In questa spedizione si affrontano problemi quali: la mancanza di ossigeno, la decompressione, la disidratazione, la claustrofobia, gli attacchi di panico, la fame e anche la morte..Da questa squadra uscirà vivo un solo superstite, di cui non sveliamo l’identità e tutto il film é pervaso da un’atmosfera thriller sia per la crudezza e la violenza di certe immagini, sia per il senso permanente della sfiducia nel trovare una via d’uscita da quell’abisso infernale.
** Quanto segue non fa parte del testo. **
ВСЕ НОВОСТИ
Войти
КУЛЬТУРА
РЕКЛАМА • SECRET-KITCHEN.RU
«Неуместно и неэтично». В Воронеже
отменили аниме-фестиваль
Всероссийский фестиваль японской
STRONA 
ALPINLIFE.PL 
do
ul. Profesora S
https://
Idealmente ricorda un po’ l’inferno dantesco e infatti il sopravvissuto, nella scena finale, riesce ad approdare stremato ma vivo al mare, realizzando e dando un senso a quella spedizione, così come il sommo il Poeta giunge con Virgilio alla spiaggia del Purgatorio dopo aver disceso i gironi infernali.
Anche in Sanctum la discesa é una catarsi poiché durante questa tragica spedizione sembra che tutti, con l’avvicinarsi della fine, vogliano chiarire e manifestare i propri sentimenti.
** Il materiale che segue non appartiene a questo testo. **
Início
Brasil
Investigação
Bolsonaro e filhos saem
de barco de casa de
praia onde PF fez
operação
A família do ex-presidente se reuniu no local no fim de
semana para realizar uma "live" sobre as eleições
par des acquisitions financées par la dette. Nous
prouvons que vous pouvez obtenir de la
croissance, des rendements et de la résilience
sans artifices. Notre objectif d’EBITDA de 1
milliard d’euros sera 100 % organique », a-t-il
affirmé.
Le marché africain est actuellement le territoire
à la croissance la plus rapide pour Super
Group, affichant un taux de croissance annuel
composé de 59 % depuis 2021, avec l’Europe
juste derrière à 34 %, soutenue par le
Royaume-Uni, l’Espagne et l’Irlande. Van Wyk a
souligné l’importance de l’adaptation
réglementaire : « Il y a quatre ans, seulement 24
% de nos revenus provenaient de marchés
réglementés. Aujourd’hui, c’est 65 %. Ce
Di particolare rilievo il rapporto padre-figlio dei due protagonisti, il capo spedizione Frank Mc Guire (Richard Roxburg) e il figlio Josh (Rhys Wakefield): la fiducia nell’avventura, un po’ alla Indiana Jones del padre, viene messa in discussione dalla prosopopea del giovane figlio..
Per quanto appaia quantomeno bizzarro che il corpo umano resista a certe profondità della crosta terrestre, il viaggio e la cura dell’equipaggiamento all’inizio sembrano quasi spingere chiunque a intraprendere una tale avventura, peccato però che ben presto la natura manifesti la sua crudeltà, soprattutto quando un uragano in superficie riempie quasi totalmente di acqua quel sistema di gallerie sotterranee…
In questi film, viene utilizzata la tecnica del 3d stereoscopico, che permette una visione a 360° e non più frontale e basta, dando allo spettatore la reale sensazione di trovarsi dentro la pellicola e di vivere in prima persona le scene rappresentate: per fare questo sono distribuiti all’ingresso delle sale (non tutte) degli speciali occhiali 3d che hanno lenti anche laterali e che soprattutto hanno una clausola di restituzione di 65 €, qualora venissero danneggiati e smarriti…non solo, la penale va pagata immediatamente, altrimenti non si può uscire dal cinema! Il problema è che questa clausola non è descritta dagli operatori di sala e si trova scritta in piccolissimo nella busta degli occhiali.. perciò raccomandiamo attenzione agli spettatori più sbadati!!